CAPÍTULO III. DEL ESTADO DE GUERRA
16. El estado de guerra lo es de enemistad y destrucción; y por ello la declaración por palabra o acto de un designio no airado y precipitado, sino asentado y decidido, contra la vida de otro hombre, le pone en estado de guerra con aquel a quien tal intención declara, y así expone su vida al poder de tal, pudiéndosela quitar éste, o cualquiera que a él se uniere para su defensa o hiciere suya la pendencia de él; y es por cierto razonable y justo que tenga yo el derecho de destruir a quien con destrucción me amenaza; porque por la fundamental ley de naturaleza, deberá ser el hombre lo más posible preservado, y cuando no pudieren serlo todos, la seguridad del inocente deberá ser preferida, y uno podrá destruir al hombre que le hace guerra, o ha demostrado aversión a su vida; por el mismo motivo que pudiera matar un lobo o león, que es porque no se hallan sujetos a la común ley racional, ni tienen más norma que la de la fuerza y violencia. Por lo cual le corresponde trato de animal de presa; de esas nocivas y peligrosas criaturas que seguramente le destruirían en cuanto cayera en su poder.

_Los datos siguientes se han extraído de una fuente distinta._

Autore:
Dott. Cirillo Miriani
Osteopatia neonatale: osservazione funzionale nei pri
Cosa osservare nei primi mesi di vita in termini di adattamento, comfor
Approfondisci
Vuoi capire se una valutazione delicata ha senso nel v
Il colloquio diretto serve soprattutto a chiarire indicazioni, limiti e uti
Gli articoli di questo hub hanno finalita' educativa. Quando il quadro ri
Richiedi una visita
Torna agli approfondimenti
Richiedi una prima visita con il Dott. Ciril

17. Y, por de contado, quien intentare poner a otro hombre bajo su poder absoluto, por ello entra en estado de guerra con él, lo cual debe entenderse como declaración de designio contra su vida. Porque la razón me vale cuando concluyo que quien pudiere someterme a su poder sin mi consentimiento, me trataría a su antojo cuando en tal estado me tuviere, y me destruiría además si de ello le viniera el capricho; porque ninguno puede desear cobrarme bajo su poder absoluto como no sea para obligarme por la fuerza a lo contrario al derecho de mi libertad, esto es, hace de mí un esclavo. En verme libre de tal fuerza reside la única seguridad de mi preservación, y la razón me obliga a considerarle a él como enemigo de mi valeduría y posible rapiñador de mi libertad, que es el vallado que me guarda; de suerte que quien intenta esclavizarme, por ello se pone en estado de guerra conmigo. Al que en estado de naturaleza arrebatare la libertad que a cualquiera en tal estado pertenece, debería imputársele necesariamente el propósito de arrebatar todas las demás cosas, pues la libertad es fundamento de todo el resto; y de igual suerte a quien en estado de sociedad arrebatare la libertad perteneciente a los miembros de tal sociedad o república debería suponerse resuelto a quitarles todo lo demás y, en consecuencia, considerarle en estado de guerra.